突然、魔王が給料の増減の話をし出したので、周囲にいた役職ありの者は途端に緊張した。
「ユーミ様、結婚式は豪華に行きたいですなぁ」
オキュペディウスが何やら言い出す。
「いや、まだ付き合ってすらいないじゃん」
ユーミは頭を振るが、
「両家が手を取り合えば我が国に対抗できる勢力はありませぬなぁ。
この話は是非にでも成就させねばなりますまい」
チェン・シェン・ロンもムリヤリ外堀から固めようとしてくる。
「それは分かるけども、こういうのは本人たちの意思が重要なんじゃん」
ユーミは頑として言い張っている。
「我ら魔族は魔王様が盤石であってこそ、発展するのですぞ」
天然っぽいデンドロニウムですら、援護射撃をしてきた。
「でも、それ私のアイディアですよね?」
ユーミはどこかで聞いたフレーズのような事を返す。
カイナス、オルドス、グラナドスは周囲が急に話をまとめようとしてきたのに驚き固まってしまっている。
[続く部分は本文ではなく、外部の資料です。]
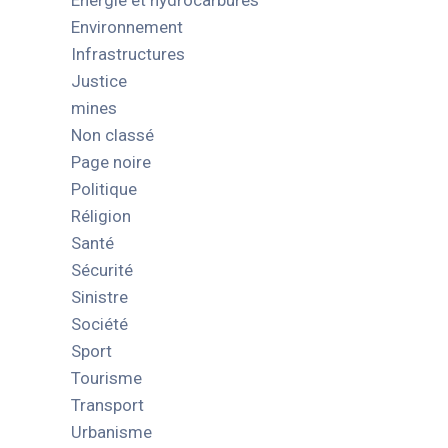
Energie et hydrocarbures
Environnement
Infrastructures
Justice
mines
Non classé
Page noire
Politique
Réligion
Santé
Sécurité
Sinistre
Société
Sport
Tourisme
Transport
Urbanisme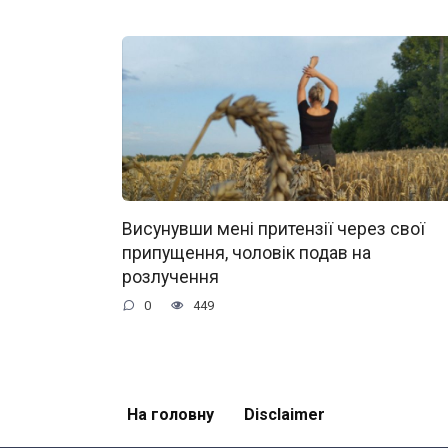
Висунувши мені притензії через свої
припущення, чоловік подав на
розлучення
0
449
На головну
Disclaimer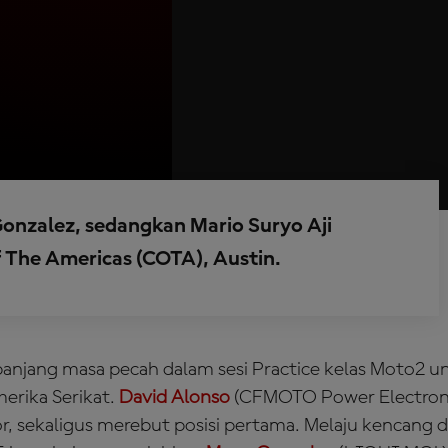
nzalez, sedangkan Mario Suryo Aji
f The Americas (COTA), Austin.
panjang masa pecah dalam sesi Practice kelas Moto2 
merika Serikat.
David Alonso
(CFMOTO Power Electroni
, sekaligus merebut posisi pertama. Melaju kencang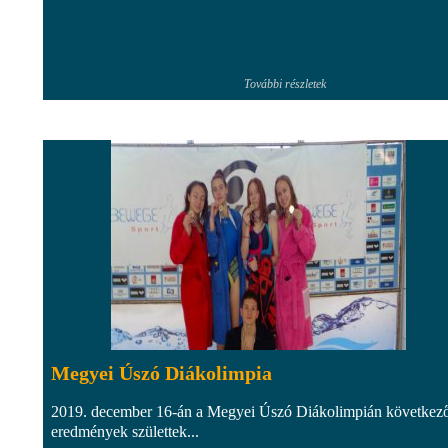
További részletek
Megyei Úszó Diákolimpia
2019. december 16-án a Megyei Úszó Diákolimpián következ
eredmények születtek...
「ユーミ様の夫ともなれば、次期魔王の座も狙えるのではありませぬか?」
そこへ、追い打ちとばかりにゴンザレスが言った。
「うむ、まあ、そう言えないこともなくもない」
ロドリゲスはよく分からない事を言ってはいたが、うなずいた。
「では、私と! 是非! お付き合いを!」
カイナスが手を挙げて矢継ぎ早に言った。
「いや、私と!」
グラナドスが一念発起でもしたのか、追随する。
ここで発言しなければ、ユーミを取られるとでも思っているのだろう。
「……」
オルドスだけが無言でいたが、
「ユーミ様の夫君ともなれば研究費は使い放題でしょうなぁ」
デンドロニウムの独り言を聞いて、
「はい! 私、オルドスも立候補します!」
くるりと掌を返す。
「いや、まだ付き合ってもいないし、もっとお互いのことをよく知らないと…」
ユーミは遠回しに断りを入れてくるが、満更でもないのかデレデレしている。
今度は打って変わってその場の全員がユーミに迫るという状況になった。
が、
バン!
ここで重厚な両開きの扉を開けて、部屋の中へ警備兵たちが入ってきた。
「申し上げます!」
「城内に勇者一行が押し入ってきた模様」
「なんだと!?」
警備責任者のチェン・シェン・ロンが声を張り上げた。
(うわ、地声がデッカ!?)
ユーミは声にはしなかったが心の中で思った。
「現在、我ら警備兵が応戦中ですが、上様方には安全な場所へ避難頂きたく」
「バカを言え!」
ゴンザレスが吠えた。
「ここにおる方々は皆、腕に覚えがある。勇者どもなど叩き潰してくれるわ!
なあ、カイナス?」
「はい、父上!」
カイナスは腰に佩いた長剣を叩いてうなずいた。
それを見たせいか、その場にいる皆は逃げる選択肢を選ばなかったようだ。
「案内せい!」
「はっ」
ゴンザレスが言うと、兵士は平身低頭して案内をしようと歩み出すが、
「魔王! 尋常に勝負!」
部屋の中へと駆け込んできたのは4人の人間。
勇者、戦士、僧侶、魔法使いだった。